PROBLEM STATEMENT —
Among the lines of the material below, how many carry the word "sind"? Only the number is wanted.
───── DATA LISTING ─────
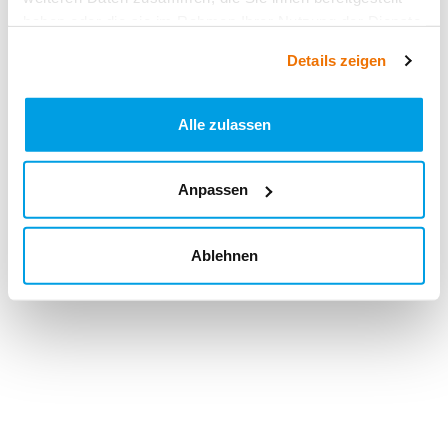
haben oder die sie im Rahmen Ihrer Nutzung der Dienste
gesammelt haben.
Details zeigen
Alle zulassen
Anpassen
Ablehnen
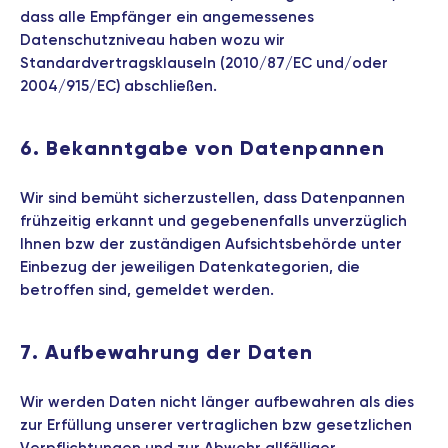
dass alle Empfänger ein angemessenes
Datenschutzniveau haben wozu wir
Standardvertragsklauseln (2010/87/EC und/oder
2004/915/EC) abschließen.
6. Bekanntgabe von Datenpannen
Wir sind bemüht sicherzustellen, dass Datenpannen
frühzeitig erkannt und gegebenenfalls unverzüglich
Ihnen bzw der zuständigen Aufsichtsbehörde unter
Einbezug der jeweiligen Datenkategorien, die
betroffen sind, gemeldet werden.
7. Aufbewahrung der Daten
Wir werden Daten nicht länger aufbewahren als dies
zur Erfüllung unserer vertraglichen bzw gesetzlichen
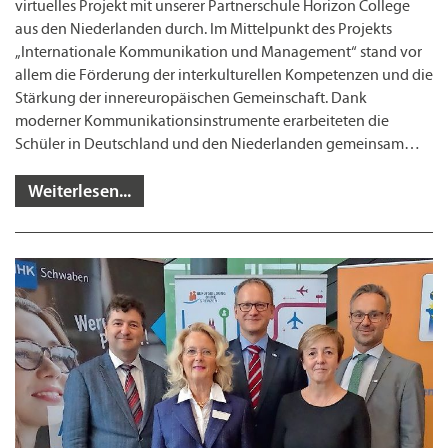
virtuelles Projekt mit unserer Partnerschule Horizon College
aus den Niederlanden durch. Im Mittelpunkt des Projekts
„Internationale Kommunikation und Management“ stand vor
allem die Förderung der interkulturellen Kompetenzen und die
Stärkung der innereuropäischen Gemeinschaft. Dank
moderner Kommunikationsinstrumente erarbeiteten die
Schüler in Deutschland und den Niederlanden gemeinsam…
Weiterlesen...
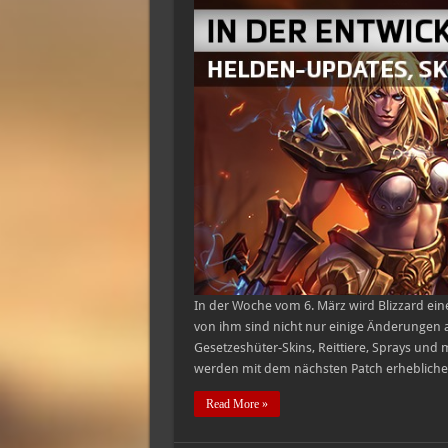
In der Woche vom 6. März wird Blizzard ein
von ihm sind nicht nur einige Änderunge
Gesetzeshüter-Skins, Reittiere, Sprays un
werden mit dem nächsten Patch erhebliche
Read More »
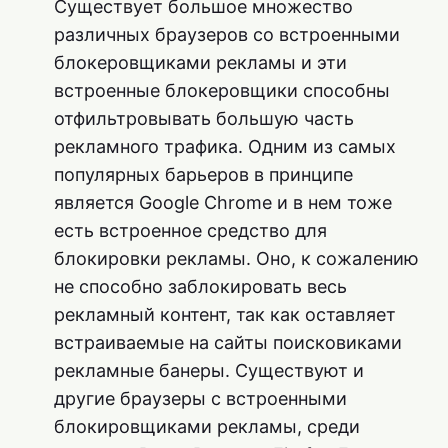
Существует большое множество
различных браузеров со встроенными
блокеровщиками рекламы и эти
встроенные блокеровщики способны
отфильтровывать большую часть
рекламного трафика. Одним из самых
популярных барьеров в принципе
является Google Chrome и в нем тоже
есть встроенное средство для
блокировки рекламы. Оно, к сожалению
не способно заблокировать весь
рекламный контент, так как оставляет
встраиваемые на сайты поисковиками
рекламные банеры. Существуют и
другие браузеры с встроенными
блокировщиками рекламы, среди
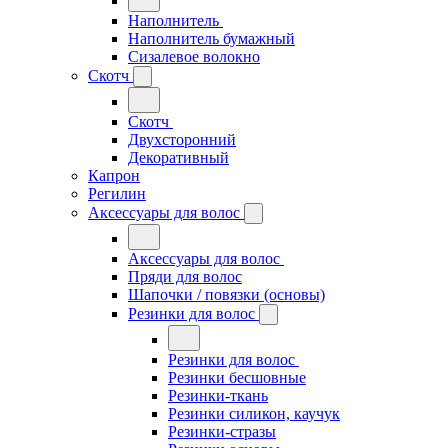
Наполнитель
Наполнитель бумажный
Сизалевое волокно
Скотч
Скотч
Двухсторонний
Декоративный
Капрон
Регилин
Аксессуары для волос
Аксессуары для волос
Пряди для волос
Шапочки / повязки (основы)
Резинки для волос
Резинки для волос
Резинки бесшовные
Резинки-ткань
Резинки силикон, каучук
Резинки-стразы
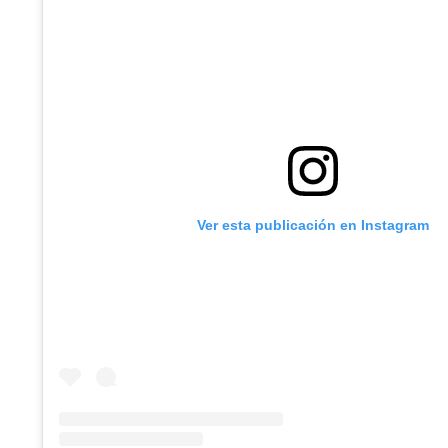
Ver esta publicación en Instagram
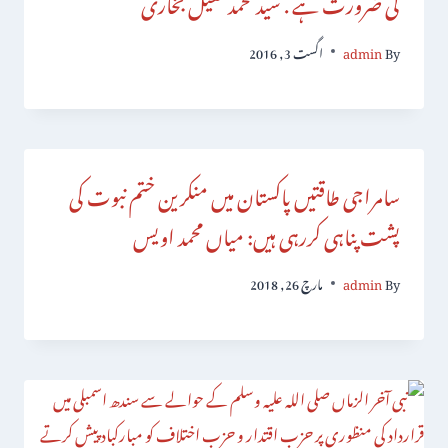
کی ضرورت ہے . سید محمد کفیل بخاری
By
admin
اگست 3, 2016
سامراجی طاقتیں پاکستان میں منکرین ختم نبوت کی
پشت پناہی کررہی ہیں: میاں محمد اویس
By
admin
مارچ 26, 2018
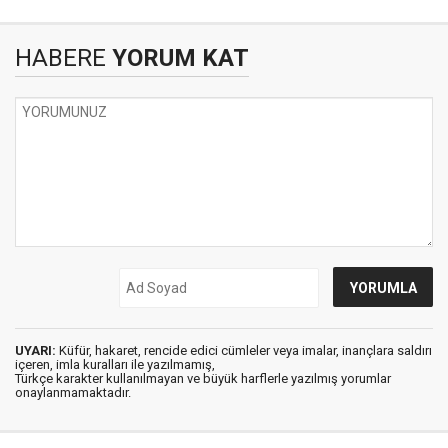
HABERE
YORUM KAT
UYARI:
Küfür, hakaret, rencide edici cümleler veya imalar, inançlara saldırı
içeren, imla kuralları ile yazılmamış,
Türkçe karakter kullanılmayan ve büyük harflerle yazılmış yorumlar
onaylanmamaktadır.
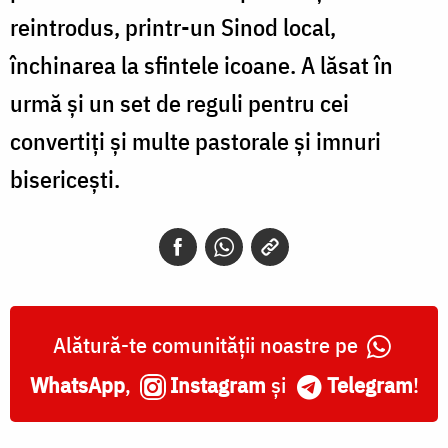
reintrodus, printr-un Sinod local,
închinarea la sfintele icoane. A lăsat în
urmă și un set de reguli pentru cei
convertiți și multe pastorale și imnuri
bisericești.
Alătură-te comunității noastre pe
WhatsApp
,
Instagram
și
Telegram
!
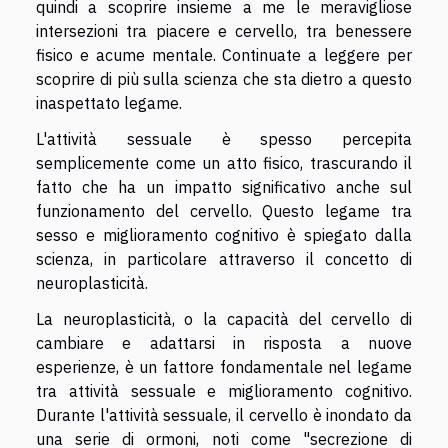
quindi a scoprire insieme a me le meravigliose
intersezioni tra piacere e cervello, tra benessere
fisico e acume mentale. Continuate a leggere per
scoprire di più sulla scienza che sta dietro a questo
inaspettato legame.
L'attività sessuale è spesso percepita
semplicemente come un atto fisico, trascurando il
fatto che ha un impatto significativo anche sul
funzionamento del cervello. Questo legame tra
sesso e miglioramento cognitivo è spiegato dalla
scienza, in particolare attraverso il concetto di
neuroplasticità.
La neuroplasticità, o la capacità del cervello di
cambiare e adattarsi in risposta a nuove
esperienze, è un fattore fondamentale nel legame
tra attività sessuale e miglioramento cognitivo.
Durante l'attività sessuale, il cervello è inondato da
una serie di ormoni, noti come "secrezione di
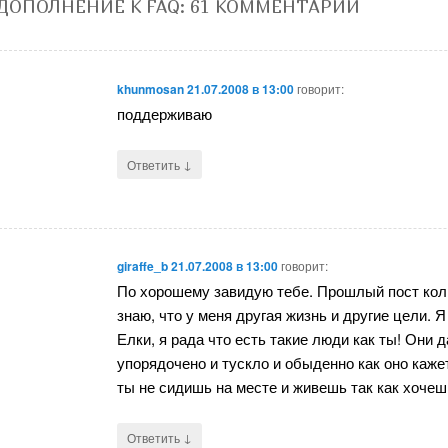
ДОПОЛНЕНИЕ К FAQ
: 61 КОММЕНТАРИЙ
khunmosan
21.07.2008 в 13:00
говорит:
поддерживаю
↓
Ответить
giraffe_b
21.07.2008 в 13:00
говорит:
По хорошему завидую тебе. Прошлый пост кольн
знаю, что у меня другая жизнь и другие цели. 
Елки, я рада что есть такие люди как ты! Они 
упорядочено и тускло и обыденно как оно каже
ты не сидишь на месте и живешь так как хочеш
↓
Ответить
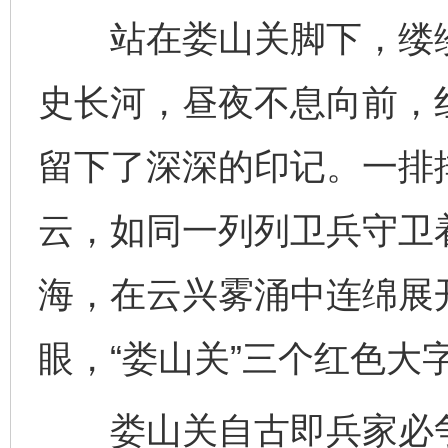
站在娄山关脚下，缕缕
史长河，昼夜不息向前，
留下了深深的印记。一排
云，如同一列列卫兵守卫
海，在云兴雾涌中连绵展
眼，“娄山关”三个红色大
娄山关自古即兵家必争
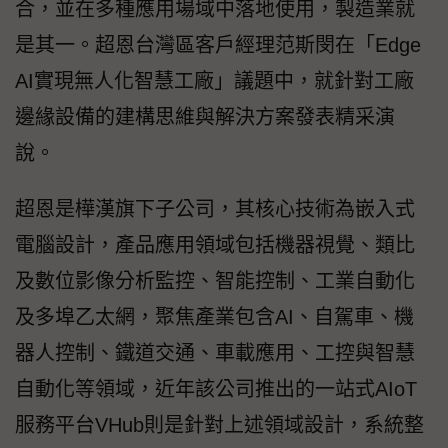
合，並在多種應用場域中落地使用，製造業就
是其一。超恩台灣區客戶經理范斯閔在「Edge
AI實現無人化智慧工廠」議題中，就針對工廠
邊緣設備的建構思維與解決方案發表精采演
說。
超恩是樺漢旗下子公司，其核心技術為嵌入式
電腦設計，產品應用領域包括機器視覺、類比
及數位影像分析監控、智能控制、工業自動化
及多埠乙太網，聚焦產業包含AI、自駕車、機
器人控制、鐵道交通、車載應用、工控與智慧
自動化等領域，近年該公司推出的一站式AIoT
服務平台VHub則是針對上述領域設計，系統整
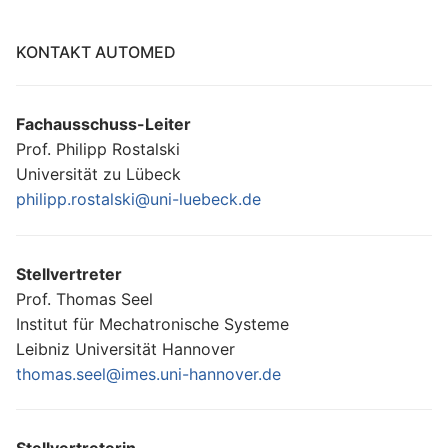
KONTAKT AUTOMED
Fachausschuss-Leiter
Prof. Philipp Rostalski
Universität zu Lübeck
philipp.rostalski@uni-luebeck.de
Stellvertreter
Prof. Thomas Seel
Institut für Mechatronische Systeme
Leibniz Universität Hannover
thomas.seel@imes.uni-hannover.de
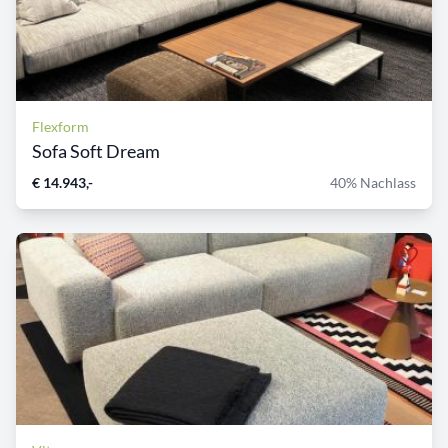
Flexform
Sofa Soft Dream
€ 14.943,-
40% Nachlass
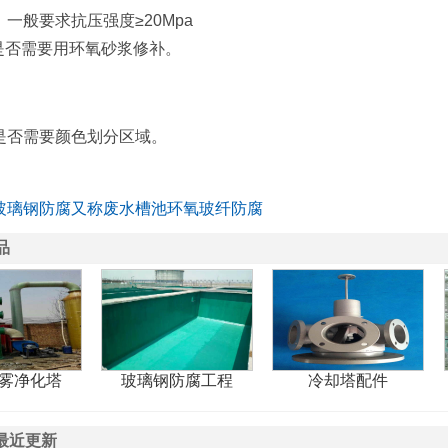
一般要求抗压强度≥20Mpa
是否需要用环氧砂浆修补。
求
是否需要颜色划分区域。
玻璃钢防腐又称废水槽池环氧玻纤防腐
品
雾净化塔
玻璃钢防腐工程
冷却塔配件
最近更新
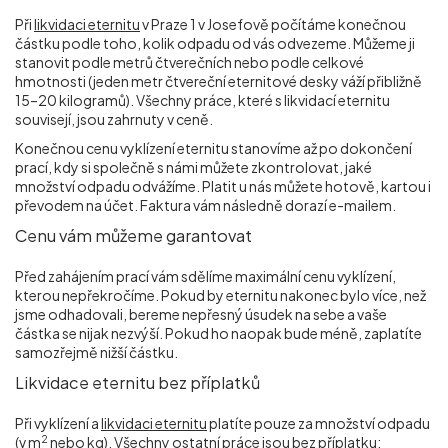
Při
likvidaci eternitu
v Praze 1 v Josefově počítáme konečnou
částku podle toho, kolik odpadu od vás odvezeme. Můžeme ji
stanovit podle metrů čtverečních nebo podle celkové
hmotnosti (jeden metr čtvereční eternitové desky váží přibližně
15–20 kilogramů). Všechny práce, které s likvidací eternitu
souvisejí, jsou zahrnuty v ceně.
Konečnou cenu vyklízení eternitu stanovíme až po dokončení
prací, kdy si společně s námi můžete zkontrolovat, jaké
množství odpadu odvážíme. Platit u nás můžete hotově, kartou i
převodem na účet. Faktura vám následně dorazí e-mailem.
Cenu vám můžeme garantovat
Před zahájením prací vám sdělíme maximální cenu vyklízení,
kterou nepřekročíme. Pokud by eternitu nakonec bylo více, než
jsme odhadovali, bereme nepřesný úsudek na sebe a vaše
částka se nijak nezvýší. Pokud ho naopak bude méně, zaplatíte
samozřejmě nižší částku.
Likvidace eternitu bez příplatků
Při vyklízení a
likvidaci eternitu
platíte pouze za množství odpadu
2
(v m
nebo kg). Všechny ostatní práce jsou bez příplatku:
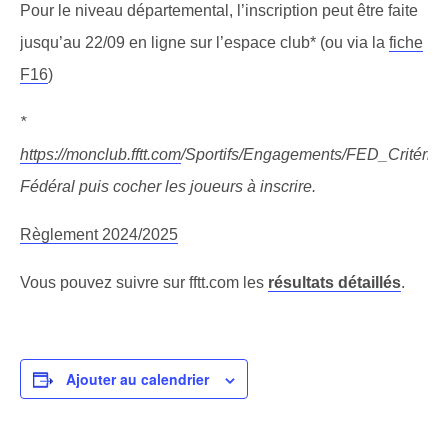
Pour le niveau départemental, l’inscription peut être faite
jusqu’au 22/09 en ligne sur l’espace club* (ou via la
fiche
F16
)
*
https://monclub.fftt.com
/Sportifs/Engagements/FED_Critériu
Fédéral puis cocher les joueurs à inscrire.
Règlement 2024/2025
Vous pouvez suivre sur fftt.com les
résultats détaillés
.
Ajouter au calendrier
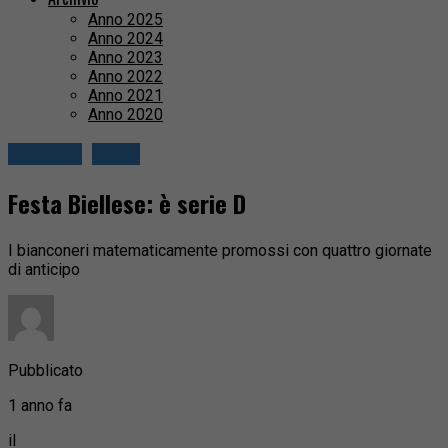
Anno 2025
Anno 2024
Anno 2023
Anno 2022
Anno 2021
Anno 2020
Attualità
Biella
Festa Biellese: è serie D
I bianconeri matematicamente promossi con quattro giornate
di anticipo
Pubblicato
1 anno fa
il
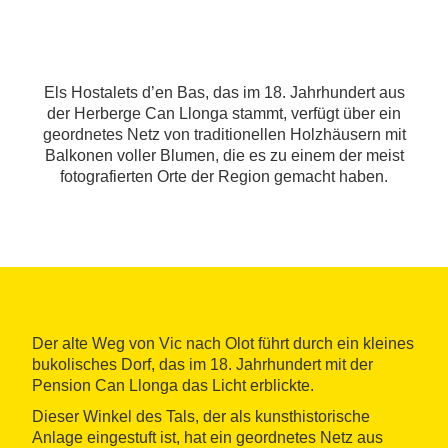
Els Hostalets d’en Bas, das im 18. Jahrhundert aus
der Herberge Can Llonga stammt, verfügt über ein
geordnetes Netz von traditionellen Holzhäusern mit
Balkonen voller Blumen, die es zu einem der meist
fotografierten Orte der Region gemacht haben.
Der alte Weg von Vic nach Olot führt durch ein kleines
bukolisches Dorf, das im 18. Jahrhundert mit der
Pension Can Llonga das Licht erblickte.
Dieser Winkel des Tals, der als kunsthistorische
Anlage eingestuft ist, hat ein geordnetes Netz aus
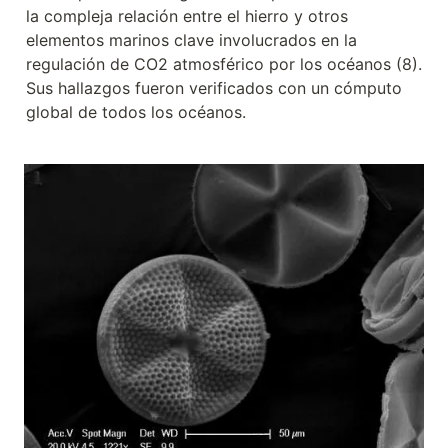
la compleja relación entre el hierro y otros 
elementos marinos clave involucrados en la 
regulación de CO2 atmosférico por los océanos (8). 
Sus hallazgos fueron verificados con un cómputo 
global de todos los océanos.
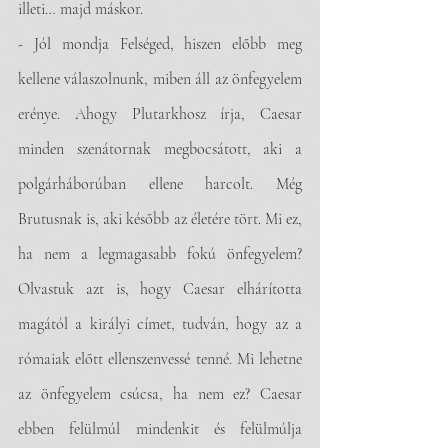
illeti… majd máskor.
- Jól mondja Felséged, hiszen előbb meg 
kellene válaszolnunk, miben áll az önfegyelem 
erénye. Ahogy Plutarkhosz írja, Caesar 
minden szenátornak megbocsátott, aki a 
polgárháborúban ellene harcolt. Még 
Brutusnak is, aki később az életére tört. Mi ez, 
ha nem a legmagasabb fokú önfegyelem? 
Olvastuk azt is, hogy Caesar elhárította 
magától a királyi címet, tudván, hogy az a 
rómaiak előtt ellenszenvessé tenné. Mi lehetne 
az önfegyelem csúcsa, ha nem ez? Caesar 
ebben felülmúl mindenkit és felülmúlja 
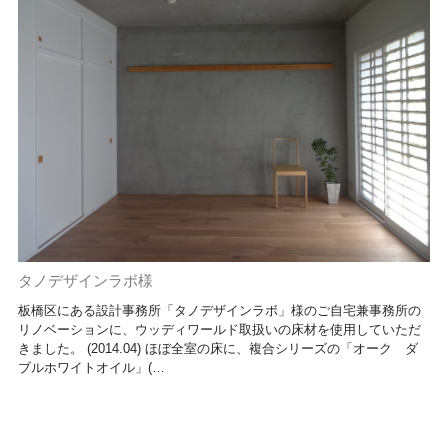
タノデザインラボ様
板橋区にある設計事務所「タノデザインラボ」様のご自宅兼事務所の
リノベーションに、ウッディワールド取扱いの床材を使用していただ
きました。 (2014.04) ほぼ全室の床に、複合シリーズの「オーク ダ
ブルホワイトオイル」(…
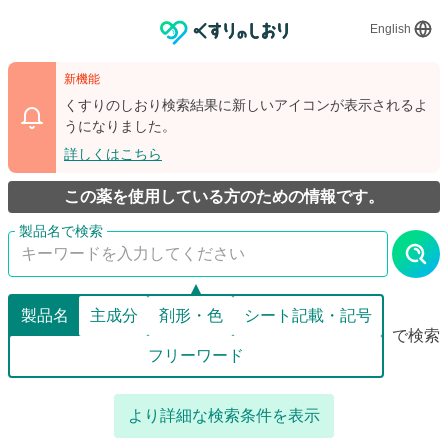
English
新機能
くすりのしおり検索結果に新しいアイコンが表示されるよ
うになりました。
詳しくはこちら
この薬を使用している方のための情報です。
製品名
主成分
剤形・色
シート記載・記号
で検索
フリーワード
より詳細な検索条件を表示
詳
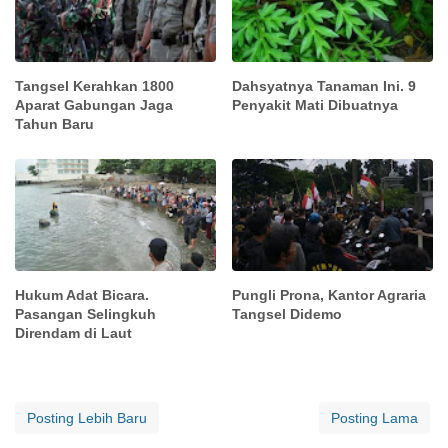
Tangsel Kerahkan 1800
Dahsyatnya Tanaman Ini. 9
Aparat Gabungan Jaga
Penyakit Mati Dibuatnya
Tahun Baru
Hukum Adat Bicara.
Pungli Prona, Kantor Agraria
Pasangan Selingkuh
Tangsel Didemo
Direndam di Laut
Posting Lebih Baru
Posting Lama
─────
RESPONSE —
3